The BBC, a government agency, fought hard to keep an internal study of the organization's bias secret. Reporters from other British media outlets filed a complaint with the UK's own Freedom of Information Act, and the report has now been released.
The level of political correctness at the BBC seems almost like a caricature of what a politically correct group would look like, but caricature matches reality.
An internal memo, recently discovered by the British media, revealed what the BBC has been trying to hide. Senior figures admitted in a recent 'impartiality' summit that the BBC was guilty of promoting Left-wing views and anti-Christian sentiment.
Most executives admitted that the corporation’s representation of homosexuals and ethnic minorities was unbalanced and disproportionate, and that it leaned too strongly towards political correctness, the overt promotion of multiculturalism, anti-Americanism and discrimination against the countryside.
Okay to trash Bible, not Quran
A truly shocking revelation to come out of the summit was expected to invoke a storm in Britain, which has already reached the boiling point with regards to the treatment of Muslims and the issue of the veil.

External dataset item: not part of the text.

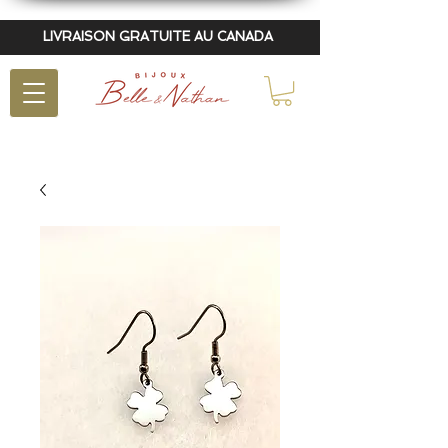
LIVRAISON GRATUITE AU CANADA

For the purpose of illustration, the executives were given a scenario in which Jewish Comedian Sasha Baron Cohen would participate in a program titled ‘Room 101’, a studio program where guests would be asked for their opinions on different issues, and allowed to symbolically throw things they hated in a garbage bin.
The executives were asked what they would do if Cohen decided to throw ‘Kosher food’, the Archbishop of Canterbury, the Bible, and the Quran in the garbage bin.
The executives said they would allow everything to be thrown in the garbage bin, save the Quran, for fear of offending the British Muslim community.
According to the ‘Washington Times’, the BBC also reportedly revealed that its executives favored interviewing terrorist leader Osama bin Laden if the opportunity arose.
Among other issues raised in the summit was the question of whether or not veiled women should be allowed to read the news. The BBC’s diversity editor said that since news anchors were allowed to wear crosses, any news anchor should be permitted to wear anything they wished, including the veil.
One senior BBC executive admitted to the ‘Daily Express’, "There was a widespread acknowledgement that we may have gone too far in the direction of political correctness. Unfortunately, much of it is so deeply embedded in the BBC's culture, that it is very hard to change it."